- Prompt
The result should be every line of the listing that holds the word "cookies".

** Given data follows **

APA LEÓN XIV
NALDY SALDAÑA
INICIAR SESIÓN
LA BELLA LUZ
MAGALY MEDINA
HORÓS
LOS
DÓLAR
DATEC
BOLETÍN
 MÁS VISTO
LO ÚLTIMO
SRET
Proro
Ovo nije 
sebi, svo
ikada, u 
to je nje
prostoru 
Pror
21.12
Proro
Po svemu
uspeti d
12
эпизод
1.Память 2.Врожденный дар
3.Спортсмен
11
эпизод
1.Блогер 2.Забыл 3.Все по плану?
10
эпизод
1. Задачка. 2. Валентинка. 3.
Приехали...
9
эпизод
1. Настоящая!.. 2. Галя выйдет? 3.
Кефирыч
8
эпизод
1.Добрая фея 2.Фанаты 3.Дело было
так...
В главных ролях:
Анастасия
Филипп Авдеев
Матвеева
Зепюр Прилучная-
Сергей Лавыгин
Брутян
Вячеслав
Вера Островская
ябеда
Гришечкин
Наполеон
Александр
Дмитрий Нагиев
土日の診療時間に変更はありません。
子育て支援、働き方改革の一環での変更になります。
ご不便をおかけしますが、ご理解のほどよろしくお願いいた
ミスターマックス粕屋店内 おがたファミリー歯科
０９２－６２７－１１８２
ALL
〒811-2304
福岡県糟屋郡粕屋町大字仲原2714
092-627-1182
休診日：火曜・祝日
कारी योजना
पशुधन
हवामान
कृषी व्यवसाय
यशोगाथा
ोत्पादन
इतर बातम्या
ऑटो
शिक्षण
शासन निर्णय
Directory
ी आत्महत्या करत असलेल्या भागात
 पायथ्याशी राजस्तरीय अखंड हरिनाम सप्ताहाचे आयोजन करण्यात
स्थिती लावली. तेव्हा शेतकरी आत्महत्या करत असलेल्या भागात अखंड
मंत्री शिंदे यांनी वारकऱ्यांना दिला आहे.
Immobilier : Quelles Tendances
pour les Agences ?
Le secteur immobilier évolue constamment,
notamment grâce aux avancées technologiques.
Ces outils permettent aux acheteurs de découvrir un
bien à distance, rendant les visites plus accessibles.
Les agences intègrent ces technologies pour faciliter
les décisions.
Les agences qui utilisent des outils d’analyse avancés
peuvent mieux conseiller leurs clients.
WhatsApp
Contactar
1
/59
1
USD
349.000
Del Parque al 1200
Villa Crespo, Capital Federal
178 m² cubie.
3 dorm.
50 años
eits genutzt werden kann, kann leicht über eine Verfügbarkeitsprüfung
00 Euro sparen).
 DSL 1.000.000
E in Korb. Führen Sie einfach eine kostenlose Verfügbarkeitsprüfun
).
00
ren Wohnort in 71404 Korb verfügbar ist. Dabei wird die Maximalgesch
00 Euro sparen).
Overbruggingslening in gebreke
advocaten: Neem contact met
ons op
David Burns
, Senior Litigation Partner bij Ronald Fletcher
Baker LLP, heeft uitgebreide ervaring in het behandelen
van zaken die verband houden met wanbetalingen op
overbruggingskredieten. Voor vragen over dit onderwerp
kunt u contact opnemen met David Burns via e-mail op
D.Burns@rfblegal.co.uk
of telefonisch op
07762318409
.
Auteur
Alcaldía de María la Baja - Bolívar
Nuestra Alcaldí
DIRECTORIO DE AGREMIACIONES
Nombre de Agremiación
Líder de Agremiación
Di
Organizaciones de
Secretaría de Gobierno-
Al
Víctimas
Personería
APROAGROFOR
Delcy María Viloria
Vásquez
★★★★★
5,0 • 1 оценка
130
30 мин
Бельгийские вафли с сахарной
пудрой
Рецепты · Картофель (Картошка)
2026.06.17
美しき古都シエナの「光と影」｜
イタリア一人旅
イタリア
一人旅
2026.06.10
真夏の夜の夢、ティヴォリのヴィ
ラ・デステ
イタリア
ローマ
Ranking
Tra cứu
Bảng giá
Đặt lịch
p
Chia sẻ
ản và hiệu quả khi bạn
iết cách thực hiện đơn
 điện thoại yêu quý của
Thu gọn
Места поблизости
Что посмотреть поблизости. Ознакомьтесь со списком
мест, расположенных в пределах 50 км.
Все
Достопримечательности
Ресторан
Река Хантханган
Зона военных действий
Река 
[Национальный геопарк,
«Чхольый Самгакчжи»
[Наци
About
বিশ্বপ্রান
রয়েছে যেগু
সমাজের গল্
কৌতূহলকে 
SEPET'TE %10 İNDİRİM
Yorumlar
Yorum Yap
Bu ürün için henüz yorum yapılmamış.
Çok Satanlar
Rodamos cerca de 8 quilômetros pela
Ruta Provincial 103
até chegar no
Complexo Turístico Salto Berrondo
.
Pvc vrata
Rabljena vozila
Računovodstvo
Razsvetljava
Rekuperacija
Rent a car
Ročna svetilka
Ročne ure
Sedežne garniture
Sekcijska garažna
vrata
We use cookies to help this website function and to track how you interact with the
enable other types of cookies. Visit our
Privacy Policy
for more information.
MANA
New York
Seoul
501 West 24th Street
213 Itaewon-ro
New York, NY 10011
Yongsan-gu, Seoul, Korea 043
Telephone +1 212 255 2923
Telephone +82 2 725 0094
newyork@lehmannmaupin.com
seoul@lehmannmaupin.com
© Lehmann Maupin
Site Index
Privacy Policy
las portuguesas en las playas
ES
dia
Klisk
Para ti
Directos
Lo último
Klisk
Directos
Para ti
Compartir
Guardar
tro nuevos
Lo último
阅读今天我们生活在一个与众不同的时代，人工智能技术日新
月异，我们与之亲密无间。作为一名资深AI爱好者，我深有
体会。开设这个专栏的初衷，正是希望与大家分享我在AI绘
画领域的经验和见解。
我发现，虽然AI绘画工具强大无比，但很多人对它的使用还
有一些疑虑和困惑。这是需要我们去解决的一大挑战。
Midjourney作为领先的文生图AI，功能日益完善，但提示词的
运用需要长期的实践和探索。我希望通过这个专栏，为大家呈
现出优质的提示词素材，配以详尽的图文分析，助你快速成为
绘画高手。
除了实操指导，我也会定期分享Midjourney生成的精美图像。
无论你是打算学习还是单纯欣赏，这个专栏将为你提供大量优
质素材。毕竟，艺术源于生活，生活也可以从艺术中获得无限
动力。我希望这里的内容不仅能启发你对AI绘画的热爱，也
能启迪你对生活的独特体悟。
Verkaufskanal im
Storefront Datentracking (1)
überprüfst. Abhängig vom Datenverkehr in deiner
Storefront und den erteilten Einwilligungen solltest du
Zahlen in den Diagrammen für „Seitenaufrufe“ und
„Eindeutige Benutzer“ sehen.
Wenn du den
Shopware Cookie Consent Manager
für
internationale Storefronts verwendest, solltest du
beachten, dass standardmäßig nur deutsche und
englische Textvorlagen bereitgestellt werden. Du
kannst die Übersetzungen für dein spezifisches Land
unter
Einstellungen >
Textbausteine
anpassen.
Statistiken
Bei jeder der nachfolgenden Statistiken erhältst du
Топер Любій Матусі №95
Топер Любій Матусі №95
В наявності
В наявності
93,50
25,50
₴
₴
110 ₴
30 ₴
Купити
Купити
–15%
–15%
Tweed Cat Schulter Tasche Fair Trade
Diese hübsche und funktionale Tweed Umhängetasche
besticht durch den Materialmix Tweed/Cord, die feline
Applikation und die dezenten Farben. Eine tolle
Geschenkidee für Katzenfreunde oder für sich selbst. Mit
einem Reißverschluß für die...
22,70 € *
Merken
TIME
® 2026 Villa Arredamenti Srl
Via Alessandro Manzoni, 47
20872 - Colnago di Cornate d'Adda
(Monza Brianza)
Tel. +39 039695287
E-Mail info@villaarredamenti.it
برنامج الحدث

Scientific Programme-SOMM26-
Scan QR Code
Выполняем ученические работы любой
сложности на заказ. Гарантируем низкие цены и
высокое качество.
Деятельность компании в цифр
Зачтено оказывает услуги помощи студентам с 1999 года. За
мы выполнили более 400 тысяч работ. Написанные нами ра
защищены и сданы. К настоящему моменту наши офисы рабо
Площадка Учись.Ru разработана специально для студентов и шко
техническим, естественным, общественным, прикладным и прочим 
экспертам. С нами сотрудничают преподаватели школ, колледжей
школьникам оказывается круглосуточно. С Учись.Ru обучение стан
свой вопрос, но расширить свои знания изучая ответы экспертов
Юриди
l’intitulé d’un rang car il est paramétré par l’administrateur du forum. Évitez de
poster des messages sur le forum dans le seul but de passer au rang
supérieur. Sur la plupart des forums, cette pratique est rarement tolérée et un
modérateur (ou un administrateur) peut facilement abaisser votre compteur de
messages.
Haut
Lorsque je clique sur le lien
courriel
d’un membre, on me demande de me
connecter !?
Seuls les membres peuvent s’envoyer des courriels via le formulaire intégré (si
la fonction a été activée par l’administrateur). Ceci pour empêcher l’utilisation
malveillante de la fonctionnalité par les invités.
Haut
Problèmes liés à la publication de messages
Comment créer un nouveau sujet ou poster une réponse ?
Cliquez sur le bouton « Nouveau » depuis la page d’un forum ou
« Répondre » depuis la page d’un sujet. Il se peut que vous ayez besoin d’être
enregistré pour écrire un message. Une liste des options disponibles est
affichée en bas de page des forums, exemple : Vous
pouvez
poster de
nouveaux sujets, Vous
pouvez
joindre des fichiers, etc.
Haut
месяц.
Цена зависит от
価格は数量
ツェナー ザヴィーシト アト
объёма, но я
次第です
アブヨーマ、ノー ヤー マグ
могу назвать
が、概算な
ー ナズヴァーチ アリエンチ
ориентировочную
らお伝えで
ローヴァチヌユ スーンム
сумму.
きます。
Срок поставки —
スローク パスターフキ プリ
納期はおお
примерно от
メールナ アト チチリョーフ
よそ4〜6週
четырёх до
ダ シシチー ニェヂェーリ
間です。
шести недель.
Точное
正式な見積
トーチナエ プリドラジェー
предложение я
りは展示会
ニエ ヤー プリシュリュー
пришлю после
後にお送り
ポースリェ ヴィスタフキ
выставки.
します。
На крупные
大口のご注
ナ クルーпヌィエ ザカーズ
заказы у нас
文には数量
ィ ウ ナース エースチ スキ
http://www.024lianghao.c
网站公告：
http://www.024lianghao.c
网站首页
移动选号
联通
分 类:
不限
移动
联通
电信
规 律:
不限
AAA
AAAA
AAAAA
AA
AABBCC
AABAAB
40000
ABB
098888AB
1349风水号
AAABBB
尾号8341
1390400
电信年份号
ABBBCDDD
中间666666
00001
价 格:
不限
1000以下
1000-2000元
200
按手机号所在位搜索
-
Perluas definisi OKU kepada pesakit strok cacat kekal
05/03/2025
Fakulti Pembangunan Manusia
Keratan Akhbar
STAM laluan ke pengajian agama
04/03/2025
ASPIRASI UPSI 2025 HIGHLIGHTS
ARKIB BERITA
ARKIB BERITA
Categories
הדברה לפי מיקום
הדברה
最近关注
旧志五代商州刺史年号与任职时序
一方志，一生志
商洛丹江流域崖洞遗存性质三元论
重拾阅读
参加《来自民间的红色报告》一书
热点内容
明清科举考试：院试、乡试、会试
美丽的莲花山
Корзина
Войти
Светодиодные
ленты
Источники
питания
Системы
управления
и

** End of Given data **

- Solution to the problem
We use cookies to help this website function and to track how you interact with the
enable other types of cookies. Visit our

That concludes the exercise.